* Your assignment *
Every entry, start to finish, should be printed verbatim without pictures.

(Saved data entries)

──────

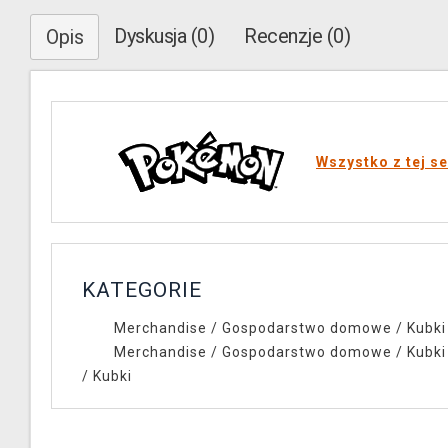
Dyskusja (0)
Recenzje (0)
Opis
Wszystko z tej se
KATEGORIE
Merchandise
/
Gospodarstwo domowe
/
Kubki 
Merchandise
/
Gospodarstwo domowe
/
Kubki 
/
Kubki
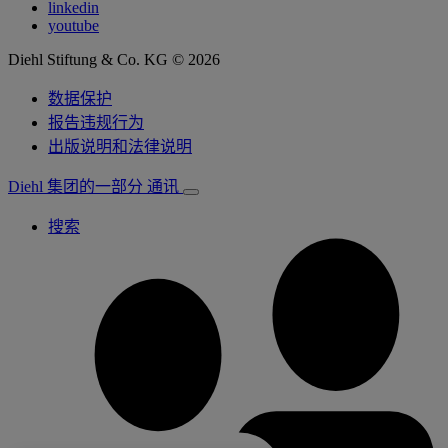
linkedin
youtube
Diehl Stiftung & Co. KG © 2026
数据保护
报告违规行为
出版说明和法律说明
Diehl 集团的一部分
通讯
搜索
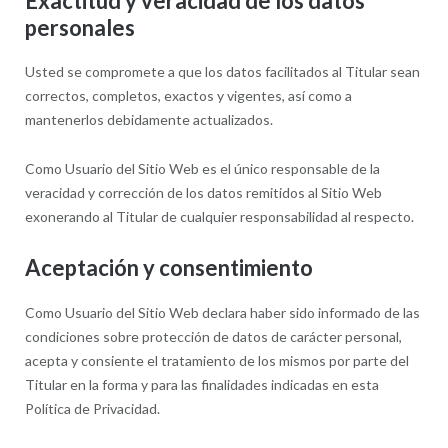
Exactitud y veracidad de los datos
personales
Usted se compromete a que los datos facilitados al Titular sean
correctos, completos, exactos y vigentes, así como a
mantenerlos debidamente actualizados.
Como Usuario del Sitio Web es el único responsable de la
veracidad y corrección de los datos remitidos al Sitio Web
exonerando al Titular de cualquier responsabilidad al respecto.
Aceptación y consentimiento
Como Usuario del Sitio Web declara haber sido informado de las
condiciones sobre protección de datos de carácter personal,
acepta y consiente el tratamiento de los mismos por parte del
Titular en la forma y para las finalidades indicadas en esta
Política de Privacidad.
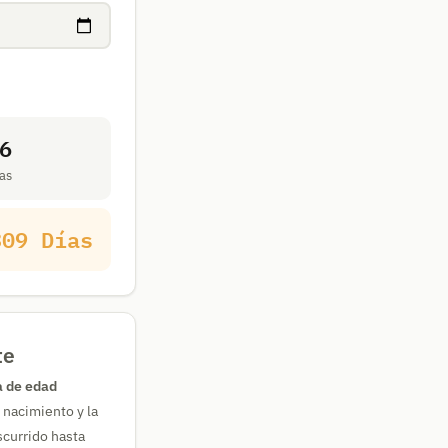
6
as
309 Días
te
a de edad
 nacimiento y la
scurrido hasta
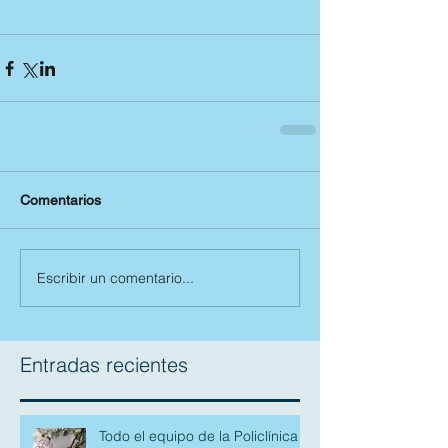
Comentarios
Escribir un comentario...
Entradas recientes
Todo el equipo de la Policlínica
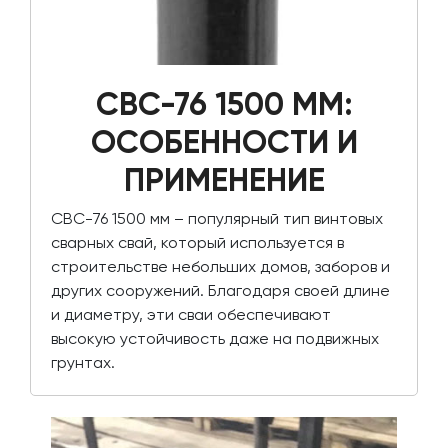
СВС-76 1500 ММ:
ОСОБЕННОСТИ И
ПРИМЕНЕНИЕ
СВС-76 1500 мм – популярный тип винтовых
сварных свай, который используется в
строительстве небольших домов, заборов и
других сооружений. Благодаря своей длине
и диаметру, эти сваи обеспечивают
высокую устойчивость даже на подвижных
грунтах.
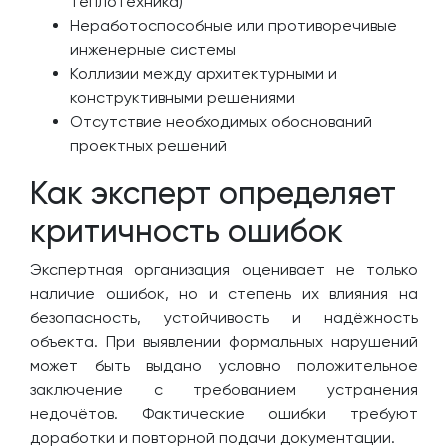
теплотехника)
Неработоспособные или противоречивые
инженерные системы
Коллизии между архитектурными и
конструктивными решениями
Отсутствие необходимых обоснований
проектных решений
Как эксперт определяет
критичность ошибок
Экспертная организация оценивает не только
наличие ошибок, но и степень их влияния на
безопасность, устойчивость и надёжность
объекта. При выявлении формальных нарушений
может быть выдано условно положительное
заключение с требованием устранения
недочётов. Фактические ошибки требуют
доработки и повторной подачи документации.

──────

* Answer to the problem *
Dyskusja (0)
Recenzje (0)
Opis
Wszystko z tej se
KATEGORIE
Merchandise
/
Gospodarstwo domowe
/
Kubki 
Merchandise
/
Gospodarstwo domowe
/
Kubki 
/
Kubki
linkedin
youtube
Diehl Stiftung & Co. KG © 2026
数据保护
报告违规行为
出版说明和法律说明
Diehl 集团的一部分
通讯
搜索
Exactitud y veracidad de los datos
personales
Usted se compromete a que los datos facilitados al Titular sean
correctos, completos, exactos y vigentes, así como a
mantenerlos debidamente actualizados.
Como Usuario del Sitio Web es el único responsable de la
veracidad y corrección de los datos remitidos al Sitio Web
exonerando al Titular de cualquier responsabilidad al respecto.
Aceptación y consentimiento
Como Usuario del Sitio Web declara haber sido informado de las
condiciones sobre protección de datos de carácter personal,
acepta y consiente el tratamiento de los mismos por parte del
Titular en la forma y para las finalidades indicadas en esta
Política de Privacidad.
6
as
309 Días
te
a de edad
 nacimiento y la
scurrido hasta
Comentarios
Escribir un comentario...
Entradas recientes
Todo el equipo de la Policlínica
СВС-76 1500 ММ:
ОСОБЕННОСТИ И
ПРИМЕНЕНИЕ
СВС-76 1500 мм – популярный тип винтовых
сварных свай, который используется в
строительстве небольших домов, заборов и
других сооружений. Благодаря своей длине
и диаметру, эти сваи обеспечивают
высокую устойчивость даже на подвижных
грунтах.
теплотехника)
Неработоспособные или противоречивые
инженерные системы
Коллизии между архитектурными и
конструктивными решениями
Отсутствие необходимых обоснований
проектных решений
Как эксперт определяет
критичность ошибок
Экспертная организация оценивает не только
наличие ошибок, но и степень их влияния на
безопасность, устойчивость и надёжность
объекта. При выявлении формальных нарушений
может быть выдано условно положительное
заключение с требованием устранения
недочётов. Фактические ошибки требуют
доработки и повторной подачи документации.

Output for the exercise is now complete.